**EXERCISE**
What is needed here is an exact copy of all the data.

Records from a dataset
• • • • • • •
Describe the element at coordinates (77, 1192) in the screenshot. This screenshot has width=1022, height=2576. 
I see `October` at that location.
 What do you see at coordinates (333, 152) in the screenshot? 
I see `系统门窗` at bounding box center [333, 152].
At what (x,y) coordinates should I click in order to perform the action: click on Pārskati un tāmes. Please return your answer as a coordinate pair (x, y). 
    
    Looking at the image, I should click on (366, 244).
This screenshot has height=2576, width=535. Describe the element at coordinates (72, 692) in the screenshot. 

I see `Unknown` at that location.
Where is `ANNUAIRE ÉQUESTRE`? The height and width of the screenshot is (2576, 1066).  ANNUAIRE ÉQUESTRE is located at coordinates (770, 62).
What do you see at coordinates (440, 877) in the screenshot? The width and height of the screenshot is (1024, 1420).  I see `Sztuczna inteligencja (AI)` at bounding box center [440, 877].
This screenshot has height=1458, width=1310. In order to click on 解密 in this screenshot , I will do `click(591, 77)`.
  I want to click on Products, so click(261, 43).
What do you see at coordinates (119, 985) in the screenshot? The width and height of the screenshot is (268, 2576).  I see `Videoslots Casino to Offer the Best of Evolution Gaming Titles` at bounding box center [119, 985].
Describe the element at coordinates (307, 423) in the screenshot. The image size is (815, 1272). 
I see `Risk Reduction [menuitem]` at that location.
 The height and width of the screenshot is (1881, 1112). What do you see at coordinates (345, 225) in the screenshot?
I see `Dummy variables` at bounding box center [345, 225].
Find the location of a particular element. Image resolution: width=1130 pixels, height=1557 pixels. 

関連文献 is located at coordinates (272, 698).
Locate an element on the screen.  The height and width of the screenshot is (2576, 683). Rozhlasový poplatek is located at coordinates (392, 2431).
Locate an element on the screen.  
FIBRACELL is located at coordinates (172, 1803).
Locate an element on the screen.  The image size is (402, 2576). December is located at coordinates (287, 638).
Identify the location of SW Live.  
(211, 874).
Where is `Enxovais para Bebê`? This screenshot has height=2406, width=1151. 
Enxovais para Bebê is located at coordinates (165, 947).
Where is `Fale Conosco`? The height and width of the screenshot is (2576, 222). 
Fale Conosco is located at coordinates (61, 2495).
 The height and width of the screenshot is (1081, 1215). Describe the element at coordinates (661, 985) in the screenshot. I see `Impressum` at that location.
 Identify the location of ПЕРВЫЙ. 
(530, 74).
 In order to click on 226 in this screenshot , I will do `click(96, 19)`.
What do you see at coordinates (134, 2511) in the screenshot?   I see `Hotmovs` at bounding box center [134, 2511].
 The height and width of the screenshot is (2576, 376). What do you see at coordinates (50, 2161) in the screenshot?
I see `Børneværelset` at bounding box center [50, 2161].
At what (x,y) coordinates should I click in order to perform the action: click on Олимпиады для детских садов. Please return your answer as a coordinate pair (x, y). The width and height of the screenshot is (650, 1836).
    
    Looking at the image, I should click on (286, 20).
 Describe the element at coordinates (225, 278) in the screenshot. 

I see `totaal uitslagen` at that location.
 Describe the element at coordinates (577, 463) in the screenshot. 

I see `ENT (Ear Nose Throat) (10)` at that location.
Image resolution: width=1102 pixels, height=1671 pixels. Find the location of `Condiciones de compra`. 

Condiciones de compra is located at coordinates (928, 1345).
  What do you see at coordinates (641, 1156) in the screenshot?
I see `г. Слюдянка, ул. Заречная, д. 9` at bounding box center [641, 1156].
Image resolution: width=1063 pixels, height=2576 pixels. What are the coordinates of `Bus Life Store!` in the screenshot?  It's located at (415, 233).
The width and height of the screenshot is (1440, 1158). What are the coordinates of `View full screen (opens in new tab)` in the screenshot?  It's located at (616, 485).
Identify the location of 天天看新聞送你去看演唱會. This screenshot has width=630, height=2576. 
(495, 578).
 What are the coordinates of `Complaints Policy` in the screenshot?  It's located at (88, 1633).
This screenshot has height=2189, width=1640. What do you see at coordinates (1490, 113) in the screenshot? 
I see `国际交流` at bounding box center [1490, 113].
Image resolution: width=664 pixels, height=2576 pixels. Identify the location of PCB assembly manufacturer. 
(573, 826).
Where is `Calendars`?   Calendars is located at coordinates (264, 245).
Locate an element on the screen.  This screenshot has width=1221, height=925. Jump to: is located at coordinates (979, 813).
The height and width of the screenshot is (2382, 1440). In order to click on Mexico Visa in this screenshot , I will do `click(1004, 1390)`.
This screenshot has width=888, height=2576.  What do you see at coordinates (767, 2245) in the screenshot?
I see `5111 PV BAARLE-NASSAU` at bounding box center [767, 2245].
• • • • • • •
**ANSWER TO THE PROBLEM**
Describe the element at coordinates (77, 1192) in the screenshot. This screenshot has width=1022, height=2576. 
I see `October` at that location.
 What do you see at coordinates (333, 152) in the screenshot? 
I see `系统门窗` at bounding box center [333, 152].
At what (x,y) coordinates should I click in order to perform the action: click on Pārskati un tāmes. Please return your answer as a coordinate pair (x, y). 
    
    Looking at the image, I should click on (366, 244).
This screenshot has height=2576, width=535. Describe the element at coordinates (72, 692) in the screenshot. 

I see `Unknown` at that location.
Where is `ANNUAIRE ÉQUESTRE`? The height and width of the screenshot is (2576, 1066).  ANNUAIRE ÉQUESTRE is located at coordinates (770, 62).
What do you see at coordinates (440, 877) in the screenshot? The width and height of the screenshot is (1024, 1420).  I see `Sztuczna inteligencja (AI)` at bounding box center [440, 877].
This screenshot has height=1458, width=1310. In order to click on 解密 in this screenshot , I will do `click(591, 77)`.
  I want to click on Products, so click(261, 43).
What do you see at coordinates (119, 985) in the screenshot? The width and height of the screenshot is (268, 2576).  I see `Videoslots Casino to Offer the Best of Evolution Gaming Titles` at bounding box center [119, 985].
Describe the element at coordinates (307, 423) in the screenshot. The image size is (815, 1272). 
I see `Risk Reduction [menuitem]` at that location.
 The height and width of the screenshot is (1881, 1112). What do you see at coordinates (345, 225) in the screenshot?
I see `Dummy variables` at bounding box center [345, 225].
Find the location of a particular element. Image resolution: width=1130 pixels, height=1557 pixels. 

関連文献 is located at coordinates (272, 698).
Locate an element on the screen.  The height and width of the screenshot is (2576, 683). Rozhlasový poplatek is located at coordinates (392, 2431).
Locate an element on the screen.  
FIBRACELL is located at coordinates (172, 1803).
Locate an element on the screen.  The image size is (402, 2576). December is located at coordinates (287, 638).
Identify the location of SW Live.  
(211, 874).
Where is `Enxovais para Bebê`? This screenshot has height=2406, width=1151. 
Enxovais para Bebê is located at coordinates (165, 947).
Where is `Fale Conosco`? The height and width of the screenshot is (2576, 222). 
Fale Conosco is located at coordinates (61, 2495).
 The height and width of the screenshot is (1081, 1215). Describe the element at coordinates (661, 985) in the screenshot. I see `Impressum` at that location.
 Identify the location of ПЕРВЫЙ. 
(530, 74).
 In order to click on 226 in this screenshot , I will do `click(96, 19)`.
What do you see at coordinates (134, 2511) in the screenshot?   I see `Hotmovs` at bounding box center [134, 2511].
 The height and width of the screenshot is (2576, 376). What do you see at coordinates (50, 2161) in the screenshot?
I see `Børneværelset` at bounding box center [50, 2161].
At what (x,y) coordinates should I click in order to perform the action: click on Олимпиады для детских садов. Please return your answer as a coordinate pair (x, y). The width and height of the screenshot is (650, 1836).
    
    Looking at the image, I should click on (286, 20).
 Describe the element at coordinates (225, 278) in the screenshot. 

I see `totaal uitslagen` at that location.
 Describe the element at coordinates (577, 463) in the screenshot. 

I see `ENT (Ear Nose Throat) (10)` at that location.
Image resolution: width=1102 pixels, height=1671 pixels. Find the location of `Condiciones de compra`. 

Condiciones de compra is located at coordinates (928, 1345).
  What do you see at coordinates (641, 1156) in the screenshot?
I see `г. Слюдянка, ул. Заречная, д. 9` at bounding box center [641, 1156].
Image resolution: width=1063 pixels, height=2576 pixels. What are the coordinates of `Bus Life Store!` in the screenshot?  It's located at (415, 233).
The width and height of the screenshot is (1440, 1158). What are the coordinates of `View full screen (opens in new tab)` in the screenshot?  It's located at (616, 485).
Identify the location of 天天看新聞送你去看演唱會. This screenshot has width=630, height=2576. 
(495, 578).
 What are the coordinates of `Complaints Policy` in the screenshot?  It's located at (88, 1633).
This screenshot has height=2189, width=1640. What do you see at coordinates (1490, 113) in the screenshot? 
I see `国际交流` at bounding box center [1490, 113].
Image resolution: width=664 pixels, height=2576 pixels. Identify the location of PCB assembly manufacturer. 
(573, 826).
Where is `Calendars`?   Calendars is located at coordinates (264, 245).
Locate an element on the screen.  This screenshot has width=1221, height=925. Jump to: is located at coordinates (979, 813).
The height and width of the screenshot is (2382, 1440). In order to click on Mexico Visa in this screenshot , I will do `click(1004, 1390)`.
This screenshot has width=888, height=2576.  What do you see at coordinates (767, 2245) in the screenshot?
I see `5111 PV BAARLE-NASSAU` at bounding box center [767, 2245].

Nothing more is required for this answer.